Walker comes back to Wisconsin with his approval at an all-time low. Following a sneak attack on the open records law, a plan to spend hundreds of millions of taxpayer dollars on a stadium for an NBA team co-owned by Walker's campaign finance co-chair, and mounting allegations of lawbreaking and political kickbacks at Walker's job creation agency (the Wisconsin Economic Development Corporation), even Walker's longtime GOP supporters began to disapprove of the governor.
With his return to Wisconsin, some called on Walker to build bridges and mend fences.
Yet rather than reach across the aisle or putting his weight behind broadly popular measures, Walker is returning to an old divide-and-conquer strategy: rally the far-right base by scapegoating public workers, and push policies lifted from the ALEC playbook.
Just three days after ending his presidential run, Walker announced he was backing a plan to gut the state's civil service laws, a Progressive era-reform designed to safeguard against political patronage. Civil service laws provide a merit-based system for hiring (so employment isn't premised on political connections) and due process protections for firing (so public workers aren't fired for political reasons).
Walker's proposal reflects the ALEC "At Will Employment Act," which would eliminate civil service or other worker protections and (as the name suggests) make all employment at-will.

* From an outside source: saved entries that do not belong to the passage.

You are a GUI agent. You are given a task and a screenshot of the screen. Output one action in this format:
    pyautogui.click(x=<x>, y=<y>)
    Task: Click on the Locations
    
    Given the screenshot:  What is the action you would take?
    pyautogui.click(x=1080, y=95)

The elimination of civil service protections is particularly troubling in Wisconsin, because Walker justified the anti-union (and ALEC-inspired) Act 10 by claiming that public workers didn't need collective bargaining, since they would still be protected by civil service laws.

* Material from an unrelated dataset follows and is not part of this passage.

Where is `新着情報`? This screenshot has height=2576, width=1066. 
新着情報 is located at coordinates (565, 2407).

Walker said in March of 2011: "In Wisconsin, the rights that most workers have have been set through the civil service system, which predates collective bargaining by several generations. That doesn't change. All the civil service protections—the strongest civil service system in the country—still strongly remains intact."

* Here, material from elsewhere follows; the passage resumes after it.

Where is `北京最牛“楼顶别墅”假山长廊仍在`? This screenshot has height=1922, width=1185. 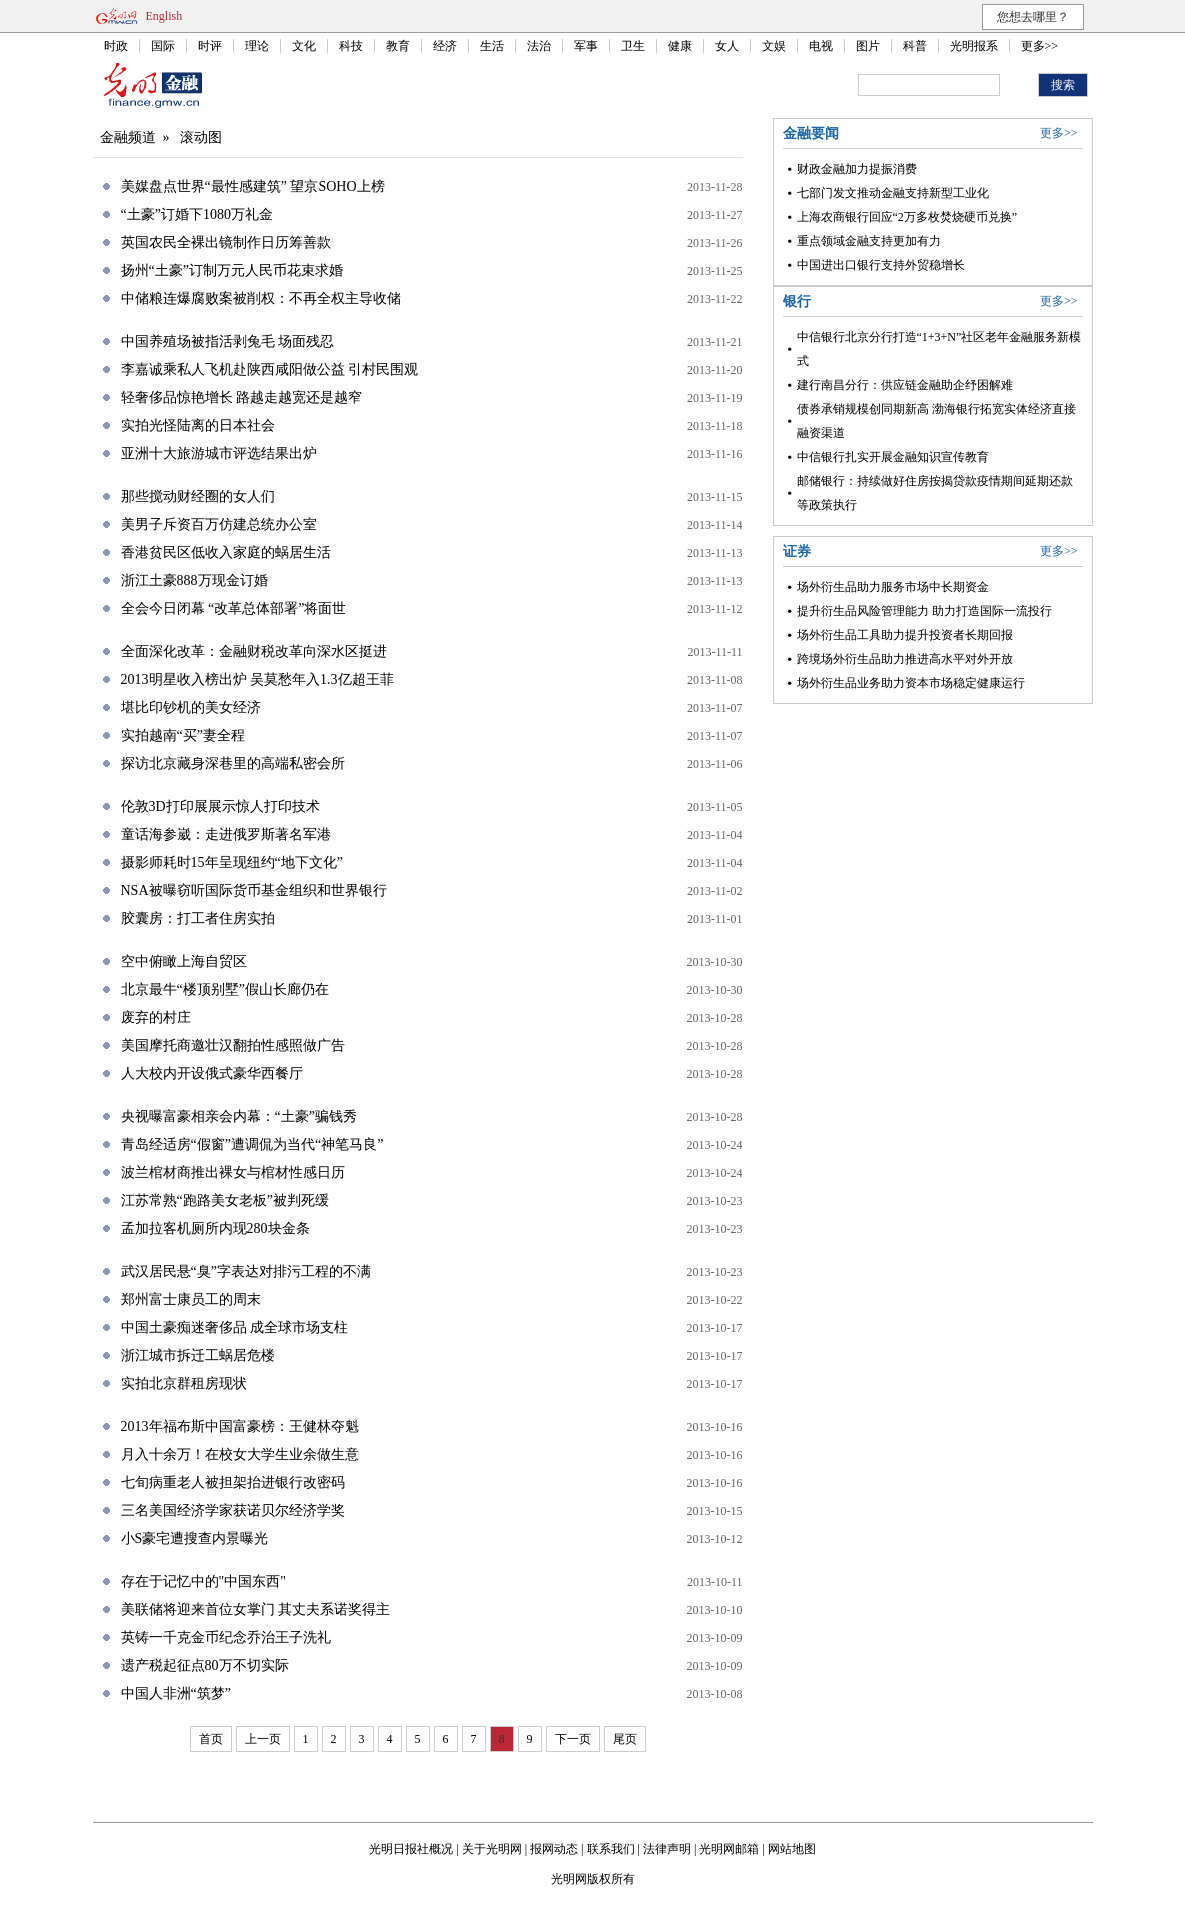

But that apparently is about to change, and if the state's civil service system is altered, more scandals like the ones engulfing WEDC could follow.
"We have gotten a preview of what happens in Wisconsin when Gov. Walker and his gang strip civil service protections away, and it has been a disaster," commented One Wisconsin Now's Scot Ross. "State employees lost civil service protections when WEDC was created, and it has been plagued with unprecedented cronyism, corruption and incompetence ever since."